Un bienio fundamental
En esta primer artículo, el autor recuerda el proceso que llevó a la aprobación de la Declaración de Derechos del Niño por la Asamblea General de las Naciones Unidas en 1990, que parecía abrir un nuevo período para la protección de los más indefensos, y se lamenta por los efectos destructivos de la guerra.
1. De la esperanza (1989) a la incertidumbre y el riesgo (1991). Ninguno de los participantes en esa gran aventura humana que es Unicef podemos olvidar las luminosas perspectivas que vislumbrábamos a lo largo de los 18 meses que transcurrieron, más o menos, desde junio de 1989 hasta diciembre de 1990. No se trata de describir ahora los detalles de ese periodo, tan estimulante para nuestras ilusiones y nuestros proyectos, sino de evocar que durante él los comités nacionales de Unicef palparon ya la proximidad de la culminación del largo y difícil proceso animosamente emprendido, de transformar la hermosa y siempre lozana Declaración de los Derechos del Niño de 1959 -decálogo de valores y principios morales esenciales, como recomendación de alcance universal- en una convención de análogo contenido en lo fundamental, pero enriquecido con importantes, desarrollos, y sobre todo con el valor jurídico de ser un tratado internacional, imperativo, de ius cogens, vinculante para todos los Estados que lo firmaron y ratificaron. Y pocos meses después, antes de concluir el año, el 20 de noviembre, nacía y era aprobado en jubiloso consenso, por la Asamblea General de la ONU, el texto de la nueva convención internacional de los derechos de la infancia, consumándose así un auténtico salto de calidad desde el punto de vista jurídico-normatívo y de la voluntad política de la comunidad mundial.La crisis latente
Durante los meses siguientes se fue consolidando ese proceso, a veces con más lentitud de lo deseado (por circunstancias inherentes a los trámites preceptuados en los ordenamientos jurídicos internos de los diversos Estados), pero, felizmente, el 2 de septiembre del pasado año 1990 se lograba la vigésima ratificación necesaria para que esa Magna Carta entrase en pleno vigor.
Es cierto que en agosto de ese año emergió la denominada crisis del golfo Pérsico -latente desde tiempos atrás-, y ello ensombreció,el horizonte, pero no logró entonces quebrar en Unicef, y en todo el sistema de la ONU, la gran esperanza de que iba a poder dedicarse a los problemas de la infancia el rico dividendo de la paz (al haber concluido la guerra fría y el enfrentamiento prebélico de los bloques ideológicos y militares del Este y el Oeste del mundo). Precisamente, para lograrlo se consiguió que tuviera lugar en Nueva York, el día 30 del mismo mes de septiembre, la anhelada Cumbre Mundial para la Infancia, convocada por la Secretaría General de la ONU y tenazmente impulsada por Unicef.

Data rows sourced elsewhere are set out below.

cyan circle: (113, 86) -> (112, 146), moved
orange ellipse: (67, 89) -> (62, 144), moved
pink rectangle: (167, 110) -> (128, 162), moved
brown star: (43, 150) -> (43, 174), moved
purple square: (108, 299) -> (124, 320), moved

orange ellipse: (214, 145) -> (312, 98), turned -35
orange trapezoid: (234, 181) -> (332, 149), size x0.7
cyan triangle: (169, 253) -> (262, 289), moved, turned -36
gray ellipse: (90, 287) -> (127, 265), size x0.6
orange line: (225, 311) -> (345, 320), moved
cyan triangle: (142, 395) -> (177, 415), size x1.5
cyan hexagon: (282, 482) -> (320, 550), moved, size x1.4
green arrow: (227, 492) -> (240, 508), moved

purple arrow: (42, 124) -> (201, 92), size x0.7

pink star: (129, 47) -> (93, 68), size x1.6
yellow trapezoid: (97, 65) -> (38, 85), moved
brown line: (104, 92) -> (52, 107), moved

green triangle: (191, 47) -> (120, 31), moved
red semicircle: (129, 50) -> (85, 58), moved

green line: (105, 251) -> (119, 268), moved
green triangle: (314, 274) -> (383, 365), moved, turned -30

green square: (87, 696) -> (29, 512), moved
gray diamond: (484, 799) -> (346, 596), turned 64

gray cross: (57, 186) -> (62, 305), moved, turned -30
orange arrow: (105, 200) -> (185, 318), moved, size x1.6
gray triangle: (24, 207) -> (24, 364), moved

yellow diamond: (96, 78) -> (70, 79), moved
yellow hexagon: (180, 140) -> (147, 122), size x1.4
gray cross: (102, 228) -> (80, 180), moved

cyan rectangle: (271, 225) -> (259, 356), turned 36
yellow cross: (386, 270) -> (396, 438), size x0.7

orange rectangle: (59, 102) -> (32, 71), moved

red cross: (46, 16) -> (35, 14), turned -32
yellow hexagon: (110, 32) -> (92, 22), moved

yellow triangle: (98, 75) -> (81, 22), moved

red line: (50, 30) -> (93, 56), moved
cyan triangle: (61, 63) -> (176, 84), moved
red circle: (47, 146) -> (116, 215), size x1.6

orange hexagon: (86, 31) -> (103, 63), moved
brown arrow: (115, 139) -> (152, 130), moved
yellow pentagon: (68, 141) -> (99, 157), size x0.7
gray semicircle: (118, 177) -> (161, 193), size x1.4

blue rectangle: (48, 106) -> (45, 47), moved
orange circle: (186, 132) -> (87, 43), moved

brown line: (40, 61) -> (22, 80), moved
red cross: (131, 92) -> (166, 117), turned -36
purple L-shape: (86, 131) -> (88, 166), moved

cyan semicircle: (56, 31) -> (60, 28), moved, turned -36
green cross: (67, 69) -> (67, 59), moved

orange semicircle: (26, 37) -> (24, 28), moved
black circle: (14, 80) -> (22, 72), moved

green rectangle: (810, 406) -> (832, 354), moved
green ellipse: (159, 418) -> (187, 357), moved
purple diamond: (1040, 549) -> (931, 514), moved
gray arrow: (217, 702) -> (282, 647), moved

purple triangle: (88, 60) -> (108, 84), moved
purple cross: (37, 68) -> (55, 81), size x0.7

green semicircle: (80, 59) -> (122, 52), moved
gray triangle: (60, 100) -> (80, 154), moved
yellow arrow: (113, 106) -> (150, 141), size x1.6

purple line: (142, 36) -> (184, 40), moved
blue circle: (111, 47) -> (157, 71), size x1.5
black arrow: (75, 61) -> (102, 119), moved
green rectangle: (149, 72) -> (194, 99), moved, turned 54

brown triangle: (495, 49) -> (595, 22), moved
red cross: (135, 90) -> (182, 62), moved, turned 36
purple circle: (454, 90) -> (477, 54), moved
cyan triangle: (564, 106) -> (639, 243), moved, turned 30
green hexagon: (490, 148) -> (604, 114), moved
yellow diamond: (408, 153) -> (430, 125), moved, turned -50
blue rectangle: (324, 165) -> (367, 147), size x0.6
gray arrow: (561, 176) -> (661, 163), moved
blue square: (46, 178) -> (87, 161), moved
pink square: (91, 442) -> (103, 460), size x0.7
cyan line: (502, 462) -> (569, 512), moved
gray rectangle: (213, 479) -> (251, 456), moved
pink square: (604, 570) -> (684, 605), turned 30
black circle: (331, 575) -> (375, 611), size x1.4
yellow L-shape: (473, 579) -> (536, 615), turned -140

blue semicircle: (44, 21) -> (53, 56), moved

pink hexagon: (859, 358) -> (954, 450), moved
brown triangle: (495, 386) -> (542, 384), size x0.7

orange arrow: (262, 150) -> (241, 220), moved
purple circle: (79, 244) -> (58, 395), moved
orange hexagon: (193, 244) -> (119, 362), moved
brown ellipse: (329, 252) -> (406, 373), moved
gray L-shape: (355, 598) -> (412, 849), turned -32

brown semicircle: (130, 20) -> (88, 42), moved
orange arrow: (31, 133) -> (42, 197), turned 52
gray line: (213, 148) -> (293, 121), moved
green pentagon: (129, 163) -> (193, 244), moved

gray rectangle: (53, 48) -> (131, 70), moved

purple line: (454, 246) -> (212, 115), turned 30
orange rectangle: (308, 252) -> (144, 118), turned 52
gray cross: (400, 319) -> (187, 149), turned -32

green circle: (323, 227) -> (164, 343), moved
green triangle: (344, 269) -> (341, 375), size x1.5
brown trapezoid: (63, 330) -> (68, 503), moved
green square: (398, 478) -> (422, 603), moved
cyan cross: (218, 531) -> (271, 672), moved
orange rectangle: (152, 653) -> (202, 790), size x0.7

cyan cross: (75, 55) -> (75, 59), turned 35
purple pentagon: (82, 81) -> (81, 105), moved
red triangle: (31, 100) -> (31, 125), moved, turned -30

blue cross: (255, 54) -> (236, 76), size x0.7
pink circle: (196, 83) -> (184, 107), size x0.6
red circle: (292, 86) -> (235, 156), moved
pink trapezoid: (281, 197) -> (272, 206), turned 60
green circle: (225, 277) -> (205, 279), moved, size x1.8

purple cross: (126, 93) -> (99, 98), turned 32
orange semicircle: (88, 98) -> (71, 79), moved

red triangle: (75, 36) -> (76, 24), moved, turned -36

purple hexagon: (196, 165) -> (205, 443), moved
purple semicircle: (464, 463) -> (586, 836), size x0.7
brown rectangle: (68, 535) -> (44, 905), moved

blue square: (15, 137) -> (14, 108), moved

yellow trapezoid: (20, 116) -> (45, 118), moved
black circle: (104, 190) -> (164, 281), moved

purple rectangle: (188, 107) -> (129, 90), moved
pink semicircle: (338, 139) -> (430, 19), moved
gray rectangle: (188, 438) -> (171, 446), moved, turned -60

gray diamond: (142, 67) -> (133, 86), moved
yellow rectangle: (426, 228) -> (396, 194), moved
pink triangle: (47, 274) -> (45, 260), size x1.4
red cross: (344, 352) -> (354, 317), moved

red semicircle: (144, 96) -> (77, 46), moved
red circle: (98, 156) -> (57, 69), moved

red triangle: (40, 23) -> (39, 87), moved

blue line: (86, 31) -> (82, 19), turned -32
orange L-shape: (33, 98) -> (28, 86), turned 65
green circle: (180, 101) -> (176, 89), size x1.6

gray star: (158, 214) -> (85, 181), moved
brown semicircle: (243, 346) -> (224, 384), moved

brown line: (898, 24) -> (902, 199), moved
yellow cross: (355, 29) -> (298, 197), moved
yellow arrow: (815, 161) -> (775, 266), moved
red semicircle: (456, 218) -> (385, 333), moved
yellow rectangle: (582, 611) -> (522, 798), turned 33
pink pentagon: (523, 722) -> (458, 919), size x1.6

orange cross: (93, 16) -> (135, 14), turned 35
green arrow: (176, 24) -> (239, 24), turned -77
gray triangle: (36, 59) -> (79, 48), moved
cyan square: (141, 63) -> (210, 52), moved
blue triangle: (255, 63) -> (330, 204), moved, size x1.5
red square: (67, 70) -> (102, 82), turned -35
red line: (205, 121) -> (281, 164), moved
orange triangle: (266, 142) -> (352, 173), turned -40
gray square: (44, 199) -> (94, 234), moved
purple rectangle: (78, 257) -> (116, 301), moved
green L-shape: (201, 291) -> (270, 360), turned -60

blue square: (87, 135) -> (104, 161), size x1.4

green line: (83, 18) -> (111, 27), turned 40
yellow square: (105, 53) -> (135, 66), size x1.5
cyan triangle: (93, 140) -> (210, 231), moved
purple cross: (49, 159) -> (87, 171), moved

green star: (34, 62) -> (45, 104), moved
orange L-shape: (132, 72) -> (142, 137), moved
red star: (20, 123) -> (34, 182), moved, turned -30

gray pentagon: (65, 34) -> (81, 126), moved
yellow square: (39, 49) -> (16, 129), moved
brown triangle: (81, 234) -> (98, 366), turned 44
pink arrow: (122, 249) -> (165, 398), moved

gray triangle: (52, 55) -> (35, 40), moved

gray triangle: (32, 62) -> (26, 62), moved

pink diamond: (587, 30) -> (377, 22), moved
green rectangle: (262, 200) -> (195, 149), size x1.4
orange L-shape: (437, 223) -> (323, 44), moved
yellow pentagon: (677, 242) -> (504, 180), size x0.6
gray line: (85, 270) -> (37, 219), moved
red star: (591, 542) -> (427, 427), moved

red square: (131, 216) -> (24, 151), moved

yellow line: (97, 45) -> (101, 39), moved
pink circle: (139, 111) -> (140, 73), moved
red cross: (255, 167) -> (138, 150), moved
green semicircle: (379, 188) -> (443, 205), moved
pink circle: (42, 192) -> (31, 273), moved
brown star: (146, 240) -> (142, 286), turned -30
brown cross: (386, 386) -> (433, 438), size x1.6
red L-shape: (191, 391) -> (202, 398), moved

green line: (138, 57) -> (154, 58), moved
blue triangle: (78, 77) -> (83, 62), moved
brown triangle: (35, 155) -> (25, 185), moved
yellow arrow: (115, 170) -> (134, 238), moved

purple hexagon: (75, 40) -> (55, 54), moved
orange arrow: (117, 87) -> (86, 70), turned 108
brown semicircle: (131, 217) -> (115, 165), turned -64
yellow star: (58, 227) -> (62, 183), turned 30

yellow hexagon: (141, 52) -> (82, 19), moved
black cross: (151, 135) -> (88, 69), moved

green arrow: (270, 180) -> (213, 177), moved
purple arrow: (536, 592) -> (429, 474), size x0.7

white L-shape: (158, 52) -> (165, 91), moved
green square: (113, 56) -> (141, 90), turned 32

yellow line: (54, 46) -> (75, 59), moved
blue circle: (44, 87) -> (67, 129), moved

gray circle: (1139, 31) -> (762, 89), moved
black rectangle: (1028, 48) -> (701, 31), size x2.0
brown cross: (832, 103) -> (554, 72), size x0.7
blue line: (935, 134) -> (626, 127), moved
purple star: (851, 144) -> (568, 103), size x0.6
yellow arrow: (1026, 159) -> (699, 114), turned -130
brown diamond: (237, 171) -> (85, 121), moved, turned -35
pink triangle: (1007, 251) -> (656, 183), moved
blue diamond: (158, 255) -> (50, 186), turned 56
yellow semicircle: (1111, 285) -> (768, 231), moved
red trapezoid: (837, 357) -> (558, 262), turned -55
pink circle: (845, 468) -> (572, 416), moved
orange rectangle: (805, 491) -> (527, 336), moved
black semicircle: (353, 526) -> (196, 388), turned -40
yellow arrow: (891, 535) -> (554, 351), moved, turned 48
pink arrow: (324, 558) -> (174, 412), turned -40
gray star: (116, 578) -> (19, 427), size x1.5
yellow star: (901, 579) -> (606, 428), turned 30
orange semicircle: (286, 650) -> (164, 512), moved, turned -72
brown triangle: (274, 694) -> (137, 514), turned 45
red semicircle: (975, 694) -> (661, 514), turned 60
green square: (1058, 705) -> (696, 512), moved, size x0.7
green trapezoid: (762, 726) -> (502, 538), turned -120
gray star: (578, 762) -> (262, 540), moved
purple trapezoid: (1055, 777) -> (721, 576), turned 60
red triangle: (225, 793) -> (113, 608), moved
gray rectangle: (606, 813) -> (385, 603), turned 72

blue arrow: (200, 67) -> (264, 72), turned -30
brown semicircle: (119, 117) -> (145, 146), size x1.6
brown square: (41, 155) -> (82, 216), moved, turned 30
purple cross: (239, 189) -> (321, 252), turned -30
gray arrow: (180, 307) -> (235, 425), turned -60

En medio de crecientes dificultades para todos los Gobiernos (por el endurecimiento de la situación en Oriente Proximo, con todas sus consecuencias, incluidas las de carácter económico), la realidad es que aquella impresionante concentración de 70 jefes de Estado y de Gobierno, con sus respectivos asesores, más los delegados de los comités. nacionales de Unicef y los representantes de las diversas organizaciones no gubernamentales (ONG) ligadas a la promoción y a la protección de los derechos de la infancia y la juventud, fue como un renovado resplandor de esperanza.
Nadie de cuantos tuvimos la suerte de vivir aquellas largas -¡y tan breves!- horas en el magno paraninfo de la ONU, y, sobre todo, de contemplar allí la presencia activa de decenas de niñas y niños, y jóvenes adolescentes, y oír sus voces y emocionarnos con sus cantos, podremos dejar morir la esperanza de que se había abierto una nueva era para la solidaridad efectiva de todos los pueblos en beneficio de los millones de tiernos seres humanos, los más débiles e indefensos, que sufren indeciblemente en tantos países del mundo.
Cruelmente, pocos meses después, -porque1a historia tiene esos tremendos contrastes- el conflicto del Golfo (no superado, pese a todos los esfuerzos, por la negociación) degeneraba en choques bélicos, de estremecedora magnitud, y ponía (¡Ojalá por no largo tiempo!) obstáculos muy graves para el efectivo cumplimiento de la convención y de los acuerdos (declaración y plan de acción) de la cumbre mundial. ¡Pero ni la guerra puede quebrar nuestra esperanza, ni mermar -antes al contrario- el esencial empeno de Unicef!